• **About this task**: Transcribe every entry exactly; the images stay out.

• **Supplied data**:
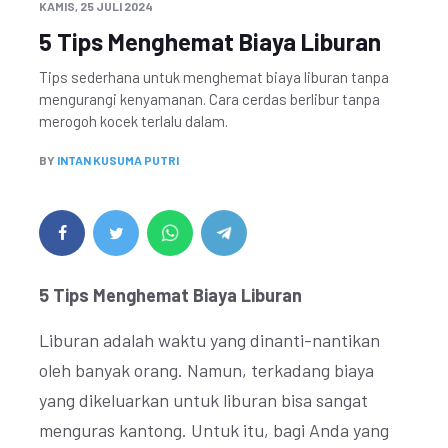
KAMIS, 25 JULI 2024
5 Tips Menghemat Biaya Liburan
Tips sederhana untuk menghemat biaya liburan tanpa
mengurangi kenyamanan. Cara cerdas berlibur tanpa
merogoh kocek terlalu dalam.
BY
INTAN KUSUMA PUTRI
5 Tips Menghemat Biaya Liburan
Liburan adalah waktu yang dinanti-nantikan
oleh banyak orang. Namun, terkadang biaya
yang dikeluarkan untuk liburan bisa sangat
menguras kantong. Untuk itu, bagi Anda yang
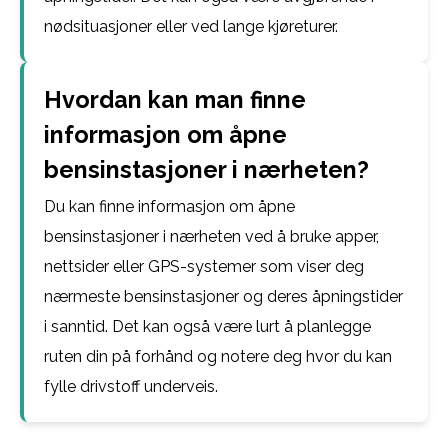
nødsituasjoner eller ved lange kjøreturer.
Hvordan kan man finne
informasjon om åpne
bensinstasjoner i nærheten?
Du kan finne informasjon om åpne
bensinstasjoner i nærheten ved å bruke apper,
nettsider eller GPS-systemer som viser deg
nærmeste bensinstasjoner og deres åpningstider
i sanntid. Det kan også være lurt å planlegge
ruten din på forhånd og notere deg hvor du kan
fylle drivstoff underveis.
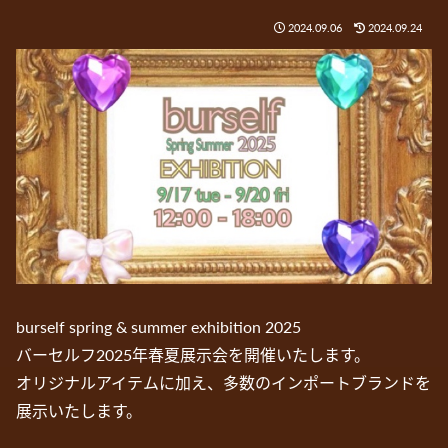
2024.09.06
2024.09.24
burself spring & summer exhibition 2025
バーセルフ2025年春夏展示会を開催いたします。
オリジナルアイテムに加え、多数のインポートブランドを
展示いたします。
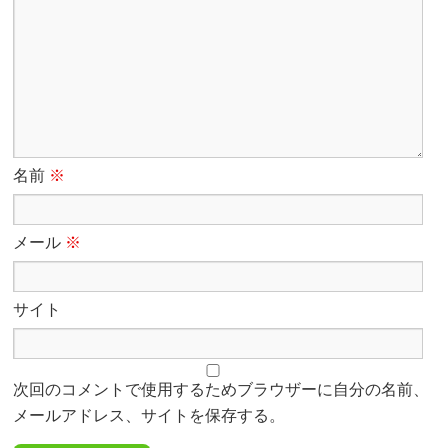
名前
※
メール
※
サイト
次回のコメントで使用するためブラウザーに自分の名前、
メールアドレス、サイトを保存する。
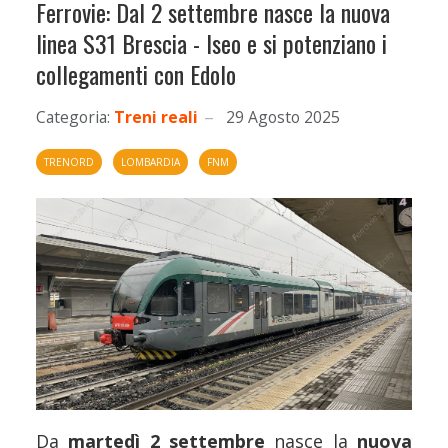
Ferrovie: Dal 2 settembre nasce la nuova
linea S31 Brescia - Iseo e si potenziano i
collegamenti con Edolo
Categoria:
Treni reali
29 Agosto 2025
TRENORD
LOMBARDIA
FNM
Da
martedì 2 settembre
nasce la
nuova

• **Task response**:
KAMIS, 25 JULI 2024
5 Tips Menghemat Biaya Liburan
Tips sederhana untuk menghemat biaya liburan tanpa
mengurangi kenyamanan. Cara cerdas berlibur tanpa
merogoh kocek terlalu dalam.
BY
INTAN KUSUMA PUTRI
5 Tips Menghemat Biaya Liburan
Liburan adalah waktu yang dinanti-nantikan
oleh banyak orang. Namun, terkadang biaya
yang dikeluarkan untuk liburan bisa sangat
menguras kantong. Untuk itu, bagi Anda yang
nødsituasjoner eller ved lange kjøreturer.
Hvordan kan man finne
informasjon om åpne
bensinstasjoner i nærheten?
Du kan finne informasjon om åpne
bensinstasjoner i nærheten ved å bruke apper,
nettsider eller GPS-systemer som viser deg
nærmeste bensinstasjoner og deres åpningstider
i sanntid. Det kan også være lurt å planlegge
ruten din på forhånd og notere deg hvor du kan
fylle drivstoff underveis.
2024.09.06
2024.09.24
burself spring & summer exhibition 2025
バーセルフ2025年春夏展示会を開催いたします。
オリジナルアイテムに加え、多数のインポートブランドを
展示いたします。
名前
※
メール
※
サイト
次回のコメントで使用するためブラウザーに自分の名前、
メールアドレス、サイトを保存する。
Ferrovie: Dal 2 settembre nasce la nuova
linea S31 Brescia - Iseo e si potenziano i
collegamenti con Edolo
Categoria:
Treni reali
29 Agosto 2025
TRENORD
LOMBARDIA
FNM
Da
martedì 2 settembre
nasce la
nuova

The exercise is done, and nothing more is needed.